■ **Provided material**:

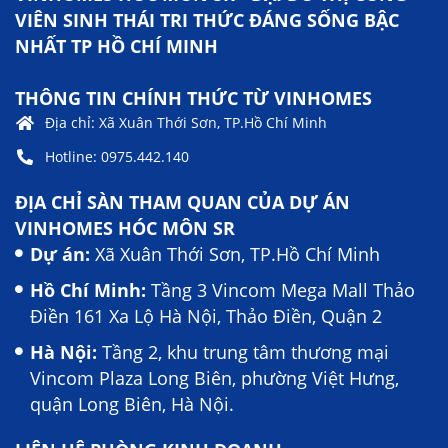
VIÊN SINH THÁI TRI THỨC ĐÁNG SỐNG BẬC
NHẤT TP HỒ CHÍ MINH
THÔNG TIN CHÍNH THỨC TỪ VINHOMES
Địa chỉ: Xã Xuân Thới Sơn, TP.Hồ Chí Minh
Hotline: 0975.442.140
ĐỊA CHỈ SÀN THAM QUAN CỦA DỰ ÁN
VINHOMES HÓC MÔN SR
Dự án:
Xã Xuân Thới Sơn, TP.Hồ Chí Minh
Hồ Chí Minh:
Tầng 3 Vincom Mega Mall Thảo
Điền 161 Xa Lộ Hà Nội, Thảo Điền, Quận 2
Hà Nội:
Tầng 2, khu trung tâm thương mại
Vincom Plaza Long Biên, phường Việt Hưng,
quận Long Biên, Hà Nội.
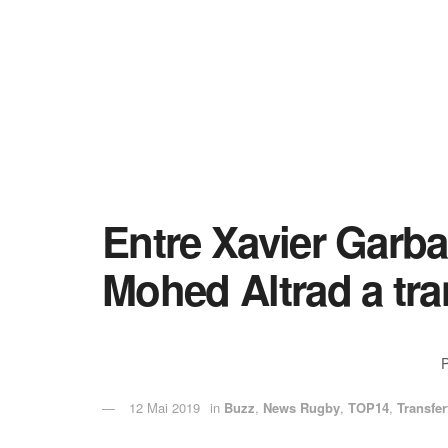
Entre Xavier Garba
Mohed Altrad a tra
12 Mai 2019
in
Buzz
,
News Rugby
,
TOP14
,
Transfer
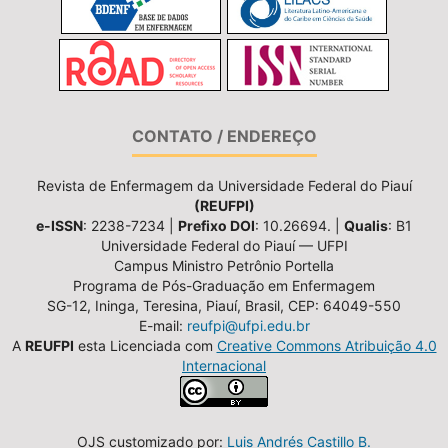
CONTATO / ENDEREÇO
Revista de Enfermagem da Universidade Federal do Piauí
(REUFPI)
e-ISSN
: 2238-7234 |
Prefixo DOI
: 10.26694. |
Qualis
: B1
Universidade Federal do Piauí — UFPI
Campus Ministro Petrônio Portella
Programa de Pós-Graduação em Enfermagem
SG-12, Ininga, Teresina, Piauí, Brasil, CEP: 64049-550
E-mail:
reufpi@ufpi.edu.br
A
REUFPI
esta Licenciada com
Creative Commons Atribuição 4.0
Internacional
OJS customizado por:
Luis Andrés Castillo B.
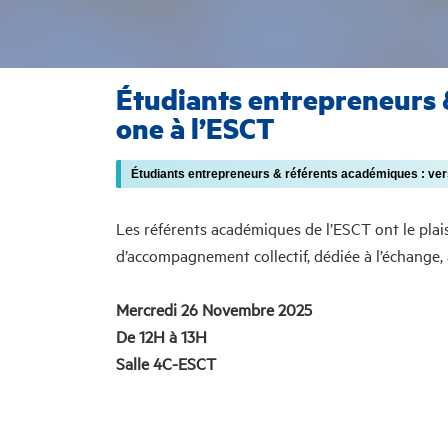
Étudiants entrepreneurs 
one à l’ESCT
Étudiants entrepreneurs & référents académiques : ve
Les référents académiques de l’ESCT ont le plais
d’accompagnement collectif, dédiée à l’échange, 
Mercredi 26 Novembre 2025
De 12H à 13H
Salle 4C-ESCT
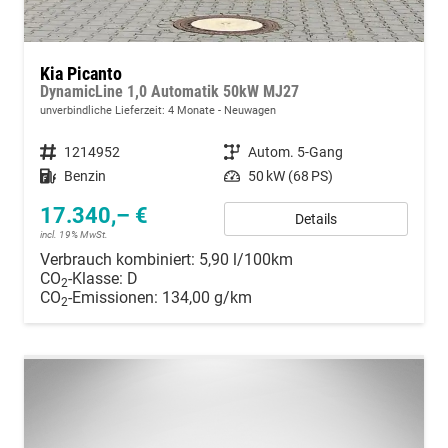
Kia Picanto
DynamicLine 1,0 Automatik 50kW MJ27
unverbindliche Lieferzeit:
4 Monate
Neuwagen
Fahrzeugnummer
1214952
Getriebe
Autom. 5-Gang
Kraftstoff
Benzin
Leistung
50 kW (68 PS)
17.340,– €
Details
incl. 19% MwSt.
Verbrauch kombiniert:
5,90 l/100km
CO
-Klasse:
D
2
CO
-Emissionen:
134,00 g/km
2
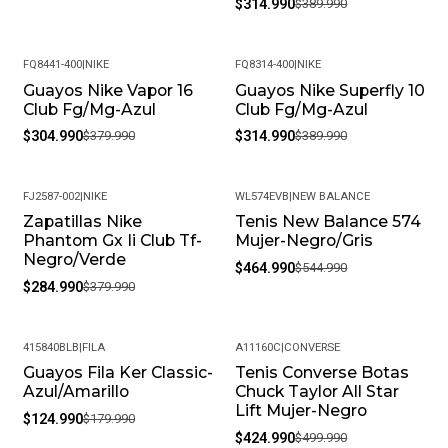
$314.990
$389.990
FQ8441-400
|
NIKE
FQ8314-400
|
NIKE
Guayos Nike Vapor 16
Guayos Nike Superfly 10
-20%
-19%
Club Fg/Mg-Azul
Club Fg/Mg-Azul
$304.990
$379.990
$314.990
$389.990
FJ2587-002
|
NIKE
WL574EVB
|
NEW BALANCE
Zapatillas Nike
Tenis New Balance 574
-25%
-15%
Phantom Gx Ii Club Tf-
Mujer-Negro/Gris
Negro/Verde
$464.990
$544.990
$284.990
$379.990
415840BLB
|
FILA
A11160C
|
CONVERSE
Guayos Fila Ker Classic-
Tenis Converse Botas
-31%
-15%
Azul/Amarillo
Chuck Taylor All Star
Lift Mujer-Negro
$124.990
$179.990
$424.990
$499.990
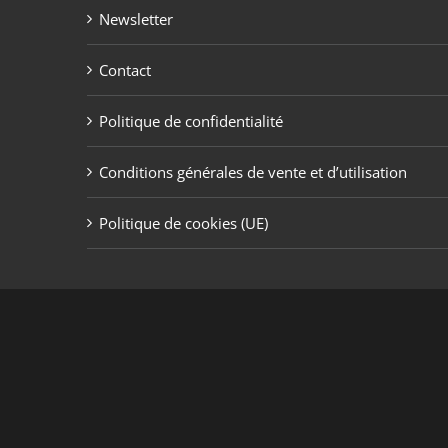
Newsletter
Contact
Politique de confidentialité
Conditions générales de vente et d’utilisation
Politique de cookies (UE)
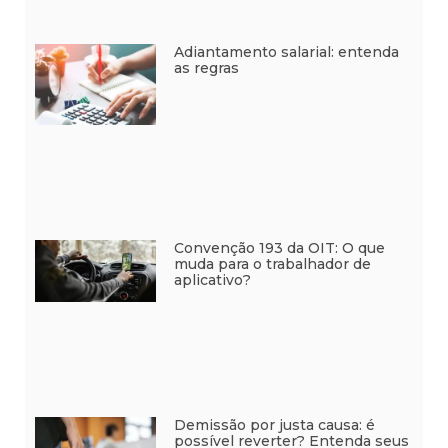
Adiantamento salarial: entenda
as regras
Convenção 193 da OIT: O que
muda para o trabalhador de
aplicativo?
Demissão por justa causa: é
possível reverter? Entenda seus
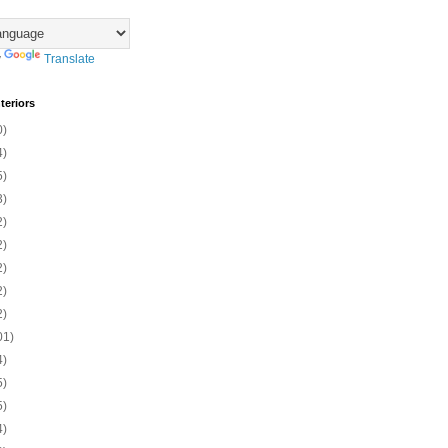
y
Translate
teriors
0)
4)
5)
3)
2)
2)
2)
2)
2)
01)
4)
5)
5)
4)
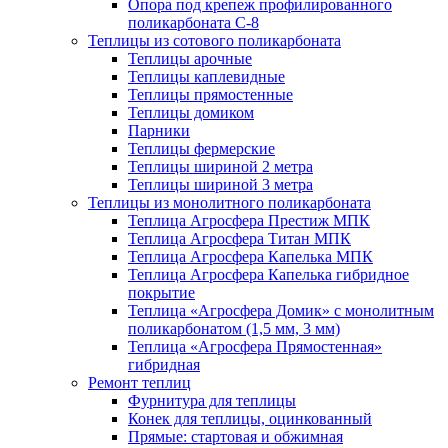
Опора под крепеж профилированного
поликарбоната С-8
Теплицы из сотового поликарбоната
Теплицы арочные
Теплицы каплевидные
Теплицы прямостенные
Теплицы домиком
Парники
Теплицы фермерские
Теплицы шириной 2 метра
Теплицы шириной 3 метра
Теплицы из монолитного поликарбоната
Теплица Агросфера Престиж МПК
Теплица Агросфера Титан МПК
Теплица Агросфера Капелька МПК
Теплица Агросфера Капелька гибридное
покрытие
Теплица «Агросфера Домик» с монолитным
поликарбонатом (1,5 мм, 3 мм)
Теплица «Агросфера Прямостенная»
гибридная
Ремонт теплиц
Фурнитура для теплицы
Конек для теплицы, оцинкованный
Прямые: стартовая и обжимная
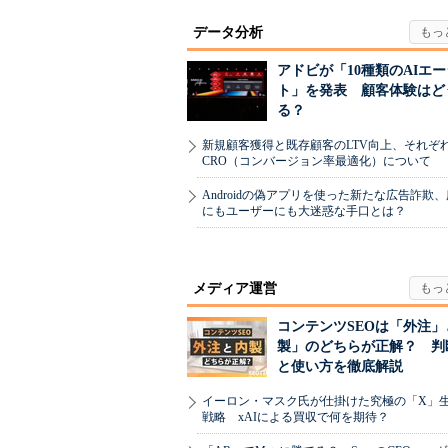
データ分析
アドビが「10種類のAIエ
ト」を発表 顧客体験はど
る？
新規顧客獲得と既存顧客のLTV向上、それぞ
CRO（コンバージョン率最適化）について
Androidの偽アプリを使った新たな広告詐欺
にもユーザーにも大迷惑な手口とは？
メディア運営
コンテンツSEOは「外注」
製」のどちらが正解？ 判
と使い方を徹底解説
イーロン・マスク氏が仕掛けた究極の「X」
戦略 xAIによる買収で何を期待？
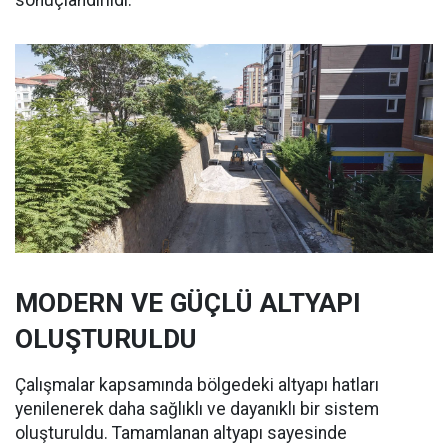
sonuçlandırıldı.
MODERN VE GÜÇLÜ ALTYAPI
OLUŞTURULDU
Çalışmalar kapsamında bölgedeki altyapı hatları
yenilenerek daha sağlıklı ve dayanıklı bir sistem
oluşturuldu. Tamamlanan altyapı sayesinde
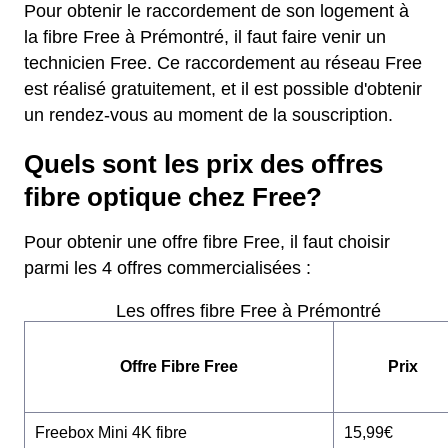
Pour obtenir le raccordement de son logement à
la fibre Free à Prémontré, il faut faire venir un
technicien Free. Ce raccordement au réseau Free
est réalisé gratuitement, et il est possible d'obtenir
un rendez-vous au moment de la souscription.
Quels sont les prix des offres
fibre optique chez Free?
Pour obtenir une offre fibre Free, il faut choisir
parmi les 4 offres commercialisées :
Les offres fibre Free à Prémontré
Offre Fibre Free
Prix
Freebox Mini 4K fibre
15,99€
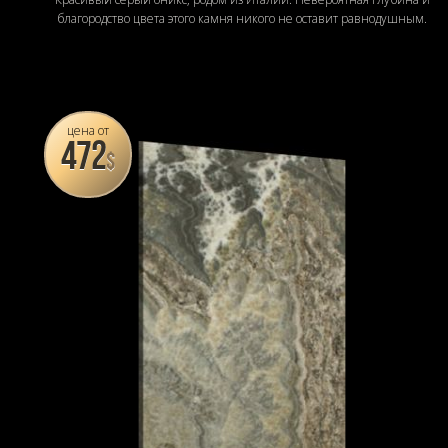
благородство цвета этого камня никого не оставит равнодушным.
цена от
472
$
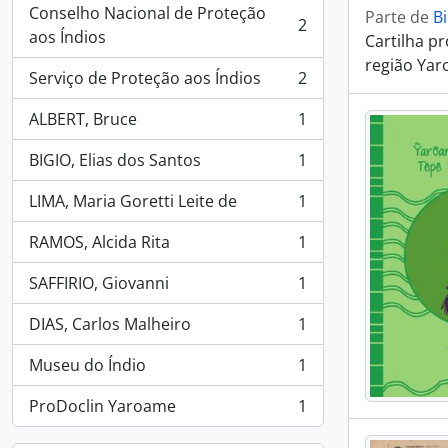
Conselho Nacional de Proteção
Parte de
Bi
2
, 2 resultados
aos Índios
Cartilha p
região Yar
Serviço de Proteção aos Índios
2
, 2 resultados
ALBERT, Bruce
1
, 1 resultados
BIGIO, Elias dos Santos
1
, 1 resultados
LIMA, Maria Goretti Leite de
1
, 1 resultados
RAMOS, Alcida Rita
1
, 1 resultados
SAFFIRIO, Giovanni
1
, 1 resultados
DIAS, Carlos Malheiro
1
, 1 resultados
Museu do Índio
1
, 1 resultados
ProDoclin Yaroame
1
, 1 resultados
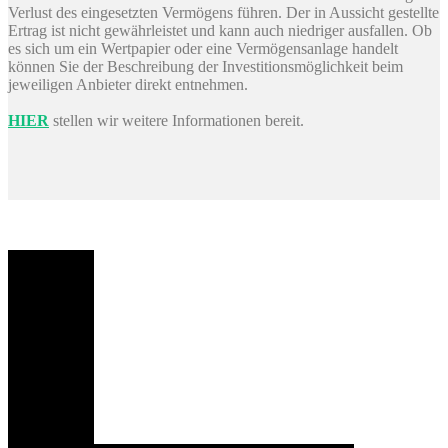
Verlust des eingesetzten Vermögens führen. Der in Aussicht gestellte
Ertrag ist nicht gewährleistet und kann auch niedriger ausfallen. Ob
es sich um ein Wertpapier oder eine Vermögensanlage handelt
können Sie der Beschreibung der Investitionsmöglichkeit beim
jeweiligen Anbieter direkt entnehmen.
HIER
stellen wir weitere Informationen bereit.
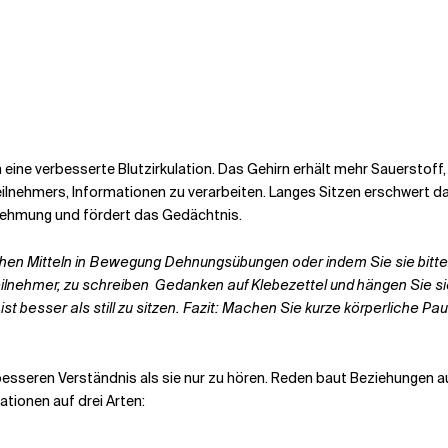
 eine verbesserte Blutzirkulation. Das Gehirn erhält mehr Sauerstoff
Teilnehmers, Informationen zu verarbeiten. Langes Sitzen erschwert d
nehmung und fördert das Gedächtnis.
chen Mitteln in Bewegung
Dehnungsübungen oder indem Sie sie bitten
 Teilnehmer, zu schreiben
Gedanken auf Klebezettel und hängen Sie si
 besser als still zu sitzen. Fazit: Machen Sie kurze körperliche Pau
 besseren Verständnis
als sie nur zu hören.
Reden baut Beziehungen au
mationen
auf drei Arten:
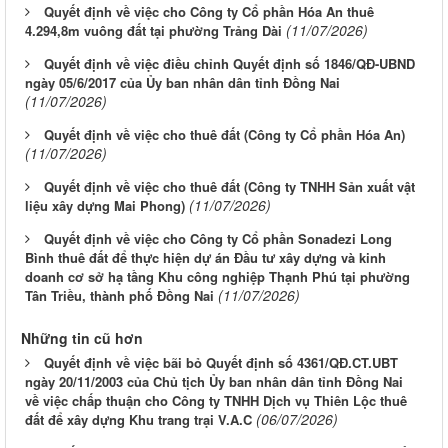
Quyết định về việc cho Công ty Cổ phần Hóa An thuê
(11/07/2026)
4.294,8m vuông đất tại phường Trảng Dài
Quyết định về việc điều chỉnh Quyết định số 1846/QĐ-UBND
ngày 05/6/2017 của Ủy ban nhân dân tỉnh Đồng Nai
(11/07/2026)
Quyết định về việc cho thuê đất (Công ty Cổ phần Hóa An)
(11/07/2026)
Quyết định về việc cho thuê đất (Công ty TNHH Sản xuất vật
(11/07/2026)
liệu xây dựng Mai Phong)
Quyết định về việc cho Công ty Cổ phần Sonadezi Long
Bình thuê đất để thực hiện dự án Đầu tư xây dựng và kinh
doanh cơ sở hạ tầng Khu công nghiệp Thạnh Phú tại phường
(11/07/2026)
Tân Triều, thành phố Đồng Nai
Những tin cũ hơn
Quyết định về việc bãi bỏ Quyết định số 4361/QĐ.CT.UBT
ngày 20/11/2003 của Chủ tịch Ủy ban nhân dân tỉnh Đồng Nai
về việc chấp thuận cho Công ty TNHH Dịch vụ Thiên Lộc thuê
(06/07/2026)
đất để xây dựng Khu trang trại V.A.C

■ **Task**:
Show every line of the entries above where the word "référents" occurs.

■ **Task solution**:
Étudiants entrepreneurs & référents académiques : ve
Les référents académiques de l’ESCT ont le plais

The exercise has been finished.